No wonder people call it the dreadmill

Photo: provided.

Oh, Canada. You are a beautiful country but not ideal for a runner in winter.

I love you, yet I hate that I have to spend so much time looking at the weather app on my phone and realizing that my run will, yet again, be in the gym, on the treadmill. I’m not totally anti-treadmill; I actually find it super beneficial for speed workouts and catching up on shows. But now that we’re into March and the training miles are starting to increase, those long runs on the treadmill can be brutal. I’m not trying to be negative. I’m just saying that you can’t always distract yourself by trying to match your pace to the handsome guy next to you.

Running inside can be really hard for me because I get distracted easily, my mileage is increasing, and I find gym-goer to be incredibly fascinating and I have a habit of staring at them for too long. I’m sure there are many of you out there who are on the same page.

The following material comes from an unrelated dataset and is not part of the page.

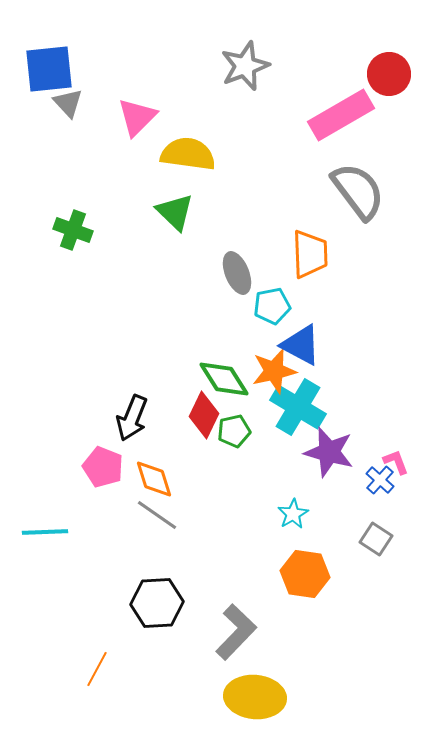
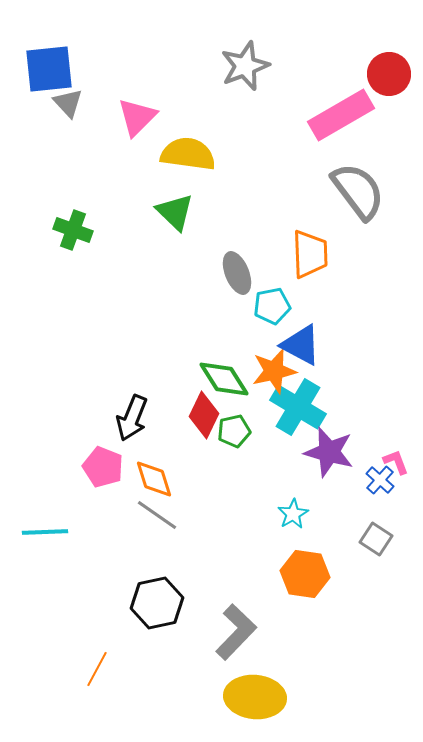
black hexagon: rotated 9 degrees counterclockwise
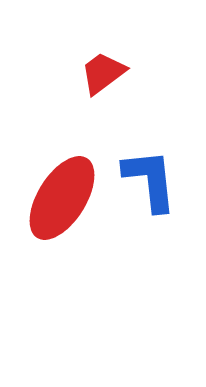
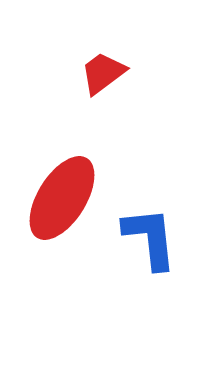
blue L-shape: moved 58 px down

A few days ago, I was at the gym, on the treadmill, and I was wearing shorts. My legs felt bloated (legs can be bloated, right?) and I kept stopping to apply more Glide – it’s basically an anti-chafe deodorant stick – to the insides of my thighs. I’m fairly certain the lady beside me was horrified when she saw me doing this – I could tell based on her facial expression. But because I have no shame or desire for raw legs, I met her gaze and just giggled, shrugged and jumped back into my run.

The poor woman. She probably thought I was putting deodorant on my legs and groin. Just let that one sink in for a minute.

I don’t always wear shorts. Sometimes I wear leggings, but when I do, I only like to wear a sports bra. Shirts are annoying and I don’t care that my abs are a little puffy. I get a lot of stares walking around the gym in a sports bra but I just brush them off because I’m not looking for a husband at the moment. But then, this one day, after my run, I noticed this tall, handsome man walking towards me, looking at me, and I was thinking, yeah, girl! He’s totally checking you out! Then I realized that I had crotch sweat that went all the way up to my waistband and halfway to my knees (this is not an exaggeration), and I realized that a runner’s high is a dangerous thing.

Now, the treadmills at my gym are set up along the front window, which is kind of nice because you get a bit of a view of the street, or the wall, depending on which machine you’re on. The problem I have with this setup is that I can’t see anyone else in the gym. This is unfortunate because how else are you going to distract yourself from the 25K tempo run you have on the agenda? People at the gym are utterly fascinating. I’m sure people say the same thing about me. When you’re set up to be running for two hours, you need some entertainment. I’m constantly looking around at the people beside me and, if they’re lucky, I’ll play games with them.

When I say “play games” I really just mean that I try to sync our paces. I successfully did this a couple times, the first with a girl beside me, who I was constantly looking at because she was so beautiful and I was so bored. I was technically running a little faster than her, but every once in a while we fell into the same rhythm and it was kind of fun. The second time this happened was with this guy who I always find myself running beside. I was nearing the end of my run so I was getting pretty desperate. I kept trying to get him to look at me by staring at him. He wouldn’t look at me or give me any kind of hope that I would get through my last 2km, and, as a result, we fell out of sync. It was a shame, but I’ll try again this week.

I realize now, saying this out loud, how terribly boring running on a treadmill really is. No wonder people call it the dreadmill. Oh, dear, sweet Canada, please melt the snow.